------ RECORDED INFORMATION

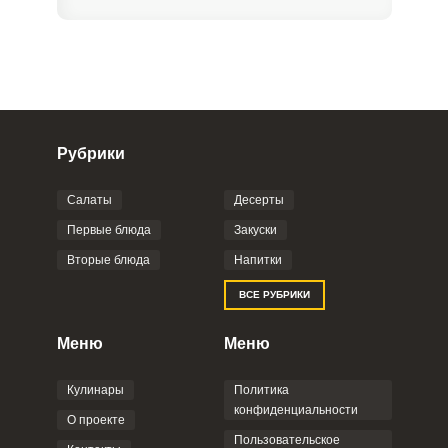
Рубрики
Салаты
Десерты
Фото до 4 шт, до 5 mb
ПРИКРЕПИТЬ
Первые блюда
Закуски
Вторые блюда
Напитки
Отправляя эту форму, вы соглашаетесь с
ВСЕ РУБРИКИ
Правилами сайта
,
Политикой
конфиденциальности
,
Политикой обработки
персональных данных
и
Пользовательским
Меню
Меню
соглашением
.
Кулинары
Политика
конфиденциальности
О проекте
Пользовательское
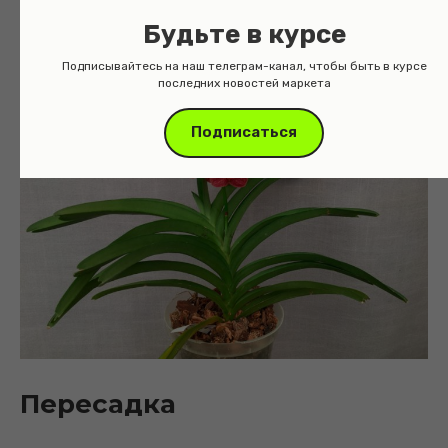
его на части. Черенкование производится с
Будьте в курсе
использованием здоровых боковых побегов.
Подписывайтесь на наш телеграм-канал, чтобы быть в курсе
последних новостей маркета
Подписаться
Пересадка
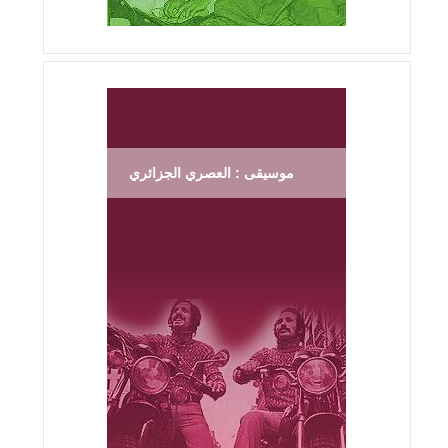
موسيقى : العصري الجزائري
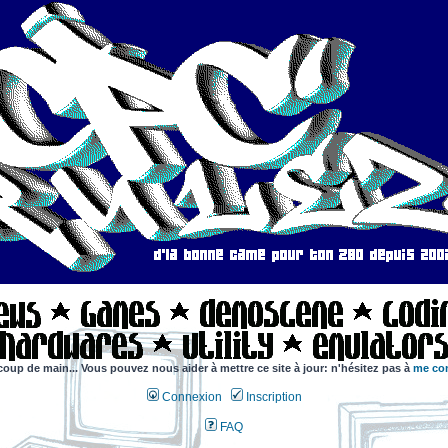
coup de main... Vous pouvez nous aider à mettre ce site à jour: n'hésitez pas à
me con
Connexion
Inscription
FAQ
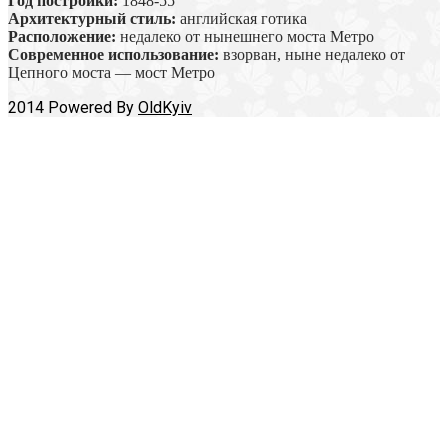
Год постройки:
1848-55
Архитектурный стиль:
английская готика
Расположение:
недалеко от нынешнего моста Метро
Современное использование:
взорван, ныне недалеко от
Цепного моста — мост Метро
2014 Powered By
OldKyiv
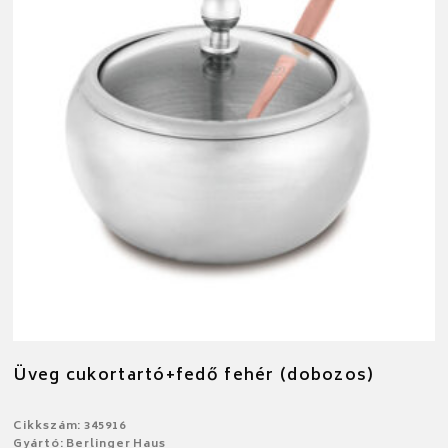
Üveg cukortartó+fedő fehér (dobozos)
Cikkszám: 345916
Gyártó: Berlinger Haus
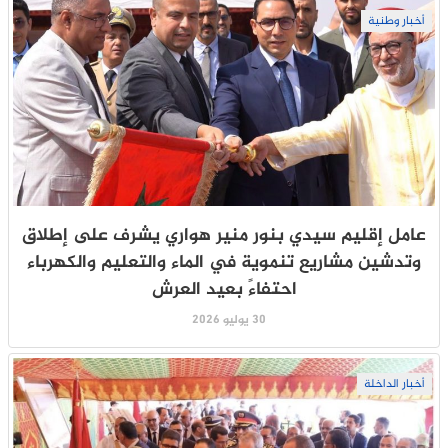
أخبار وطنية
عامل إقليم سيدي بنور منير هواري يشرف على إطلاق
وتدشين مشاريع تنموية في الماء والتعليم والكهرباء
احتفاءً بعيد العرش
30 يوليو 2026
أخبار الداخلة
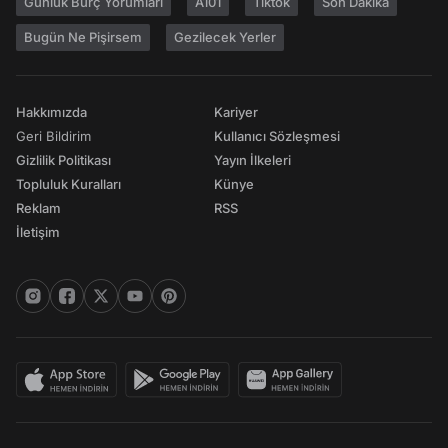
Günlük Burç Yorumları
A101
Tiktok
Son Dakika
Bugün Ne Pişirsem
Gezilecek Yerler
Hakkımızda
Kariyer
Geri Bildirim
Kullanıcı Sözleşmesi
Gizlilik Politikası
Yayın İlkeleri
Topluluk Kuralları
Künye
Reklam
RSS
İletişim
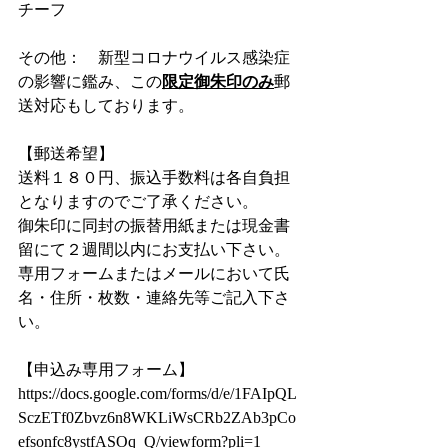
チーフ
その他：　新型コロナウイルス感染症
の影響に鑑み、この
限定御朱印のみ
郵
送対応もしております。
【郵送希望】
送料１８０円、振込手数料は各自負担
となりますのでご了承ください。
御朱印に同封の振替用紙または現金書
留にて２週間以内にお支払い下さい。
専用フォームまたはメールにおいて氏
名・住所・枚数・連絡先等ご記入下さ
い。
【申込み専用フォーム】
https://docs.google.com/forms/d/e/1FAIpQL
SczETf0Zbvz6n8WKLiWsCRb2ZAb3pCo
efsonfc8ystfASOq_Q/viewform?pli=1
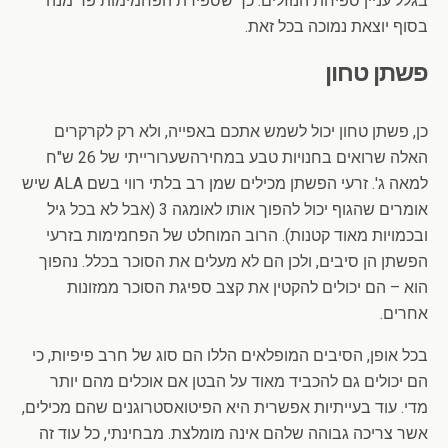
בגלל עניין ספיחת הנוזלים. כך שספירת הפחמימות פר מנה
בסוף יוצאת נמוכה בכל זאת.
פשתן טחון
כן, פשתן טחון יכול לשמש אתכם באפייה, ולא רק לקרקרים
האלה שרואים בחנויות טבע במחירהשערורייתי של 26 ש"ח
למאה ג'. זרעי הפשתן מכילים שמן רב בלתי רווי בשם ALA שיש
אומרים שהגוף יכול להפוך אותו לאומגה 3 (אבל לא בכל גיל
ובכמויות מאוד קטנות). הרוב המוחלט של הפחמימות בזרעי
הפשתן הן סיבים, ולכן הם לא מעלים את הסוכר בכלל. נהפוך
הוא – הם יכולים להקטין את קצב ספיגת הסוכר ממזונות
אחרים.
בכל אופן, הסיבים המופלאים הללו הם סוג של חרב פיפיות, כי
הם יכולים גם להכביד מאוד על הבטן אם אוכלים מהם יותר
מדי. עוד בעייתיות אפשרית היא הפיטואסטרוגנים שהם מכילים,
אשר צריכה גבוהה שלהם אינה מומלצת. מבחינתי, כל עוד זה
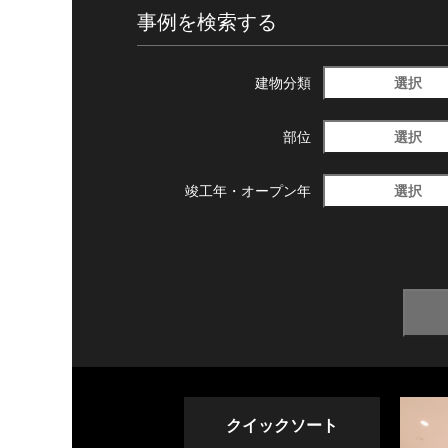
事例を検索する
選択
建物分類
選択
部位
選択
竣工年・
オープン年
クイックソート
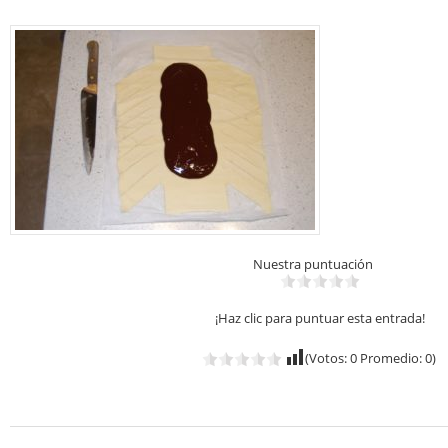
Nuestra puntuación
¡Haz clic para puntuar esta entrada!
(Votos:
0
Promedio:
0
)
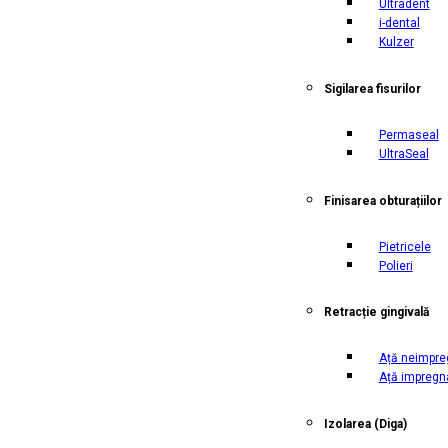
Ultradent
i-dental
Kulzer
Sigilarea fisurilor
Permaseal
UltraSeal
Finisarea obturațiilor
Pietricele
Polieri
Retracție gingivală
Ață neimpre
Ață impregn
Izolarea
(Diga)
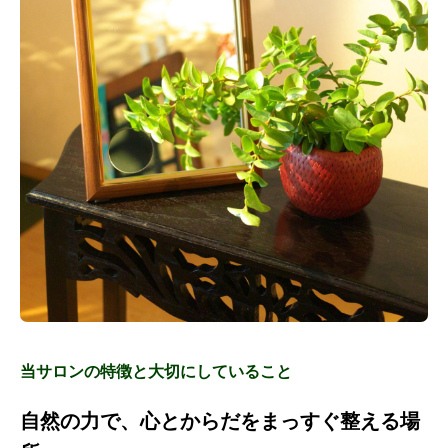
当サロンの特徴と大切にしていること
自然の力で、心とからだをまっすぐ整える場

------------

EXERCISE
Without the pictures, write out every entry precisely as it appears.

RESPONSE TO THIS EXERCISE
Рубрики
Салаты
Десерты
Фото до 4 шт, до 5 mb
ПРИКРЕПИТЬ
Первые блюда
Закуски
Вторые блюда
Напитки
Отправляя эту форму, вы соглашаетесь с
ВСЕ РУБРИКИ
Правилами сайта
,
Политикой
конфиденциальности
,
Политикой обработки
персональных данных
и
Пользовательским
Меню
Меню
соглашением
.
Кулинары
Политика
конфиденциальности
О проекте
Пользовательское
его на части. Черенкование производится с
Будьте в курсе
использованием здоровых боковых побегов.
Подписывайтесь на наш телеграм-канал, чтобы быть в курсе
последних новостей маркета
Подписаться
Пересадка
موسيقى : العصري الجزائري
coup de main... Vous pouvez nous aider à mettre ce site à jour: n'hésitez pas à
me con
Connexion
Inscription
FAQ
Год постройки:
1848-55
Архитектурный стиль:
английская готика
Расположение:
недалеко от нынешнего моста Метро
Современное использование:
взорван, ныне недалеко от
Цепного моста — мост Метро
2014 Powered By
OldKyiv
Üveg cukortartó+fedő fehér (dobozos)
Cikkszám: 345916
Gyártó: Berlinger Haus
أخبار وطنية
عامل إقليم سيدي بنور منير هواري يشرف على إطلاق
وتدشين مشاريع تنموية في الماء والتعليم والكهرباء
احتفاءً بعيد العرش
30 يوليو 2026
أخبار الداخلة
Günlük Burç Yorumları
A101
Tiktok
Son Dakika
Bugün Ne Pişirsem
Gezilecek Yerler
Hakkımızda
Kariyer
Geri Bildirim
Kullanıcı Sözleşmesi
Gizlilik Politikası
Yayın İlkeleri
Topluluk Kuralları
Künye
Reklam
RSS
İletişim
チーフ
その他：　新型コロナウイルス感染症
の影響に鑑み、この
限定御朱印のみ
郵
送対応もしております。
【郵送希望】
送料１８０円、振込手数料は各自負担
となりますのでご了承ください。
御朱印に同封の振替用紙または現金書
留にて２週間以内にお支払い下さい。
専用フォームまたはメールにおいて氏
名・住所・枚数・連絡先等ご記入下さ
い。
【申込み専用フォーム】
https://docs.google.com/forms/d/e/1FAIpQL
SczETf0Zbvz6n8WKLiWsCRb2ZAb3pCo
efsonfc8ystfASOq_Q/viewform?pli=1
בגלל עניין ספיחת הנוזלים. כך שספירת הפחמימות פר מנה
בסוף יוצאת נמוכה בכל זאת.
פשתן טחון
כן, פשתן טחון יכול לשמש אתכם באפייה, ולא רק לקרקרים
האלה שרואים בחנויות טבע במחירהשערורייתי של 26 ש"ח
למאה ג'. זרעי הפשתן מכילים שמן רב בלתי רווי בשם ALA שיש
אומרים שהגוף יכול להפוך אותו לאומגה 3 (אבל לא בכל גיל
ובכמויות מאוד קטנות). הרוב המוחלט של הפחמימות בזרעי
הפשתן הן סיבים, ולכן הם לא מעלים את הסוכר בכלל. נהפוך
הוא – הם יכולים להקטין את קצב ספיגת הסוכר ממזונות
אחרים.
בכל אופן, הסיבים המופלאים הללו הם סוג של חרב פיפיות, כי
הם יכולים גם להכביד מאוד על הבטן אם אוכלים מהם יותר
מדי. עוד בעייתיות אפשרית היא הפיטואסטרוגנים שהם מכילים,
אשר צריכה גבוהה שלהם אינה מומלצת. מבחינתי, כל עוד זה
事例を検索する
選択
建物分類
選択
部位
選択
竣工年・
オープン年
クイックソート
Nuestra puntuación
¡Haz clic para puntuar esta entrada!
(Votos:
0
Promedio:
0
)
Ultradent
i-dental
Kulzer
Sigilarea fisurilor
Permaseal
UltraSeal
Finisarea obturațiilor
Pietricele
Polieri
Retracție gingivală
Ață neimpre
Ață impregn
Izolarea
(Diga)
当サロンの特徴と大切にしていること
自然の力で、心とからだをまっすぐ整える場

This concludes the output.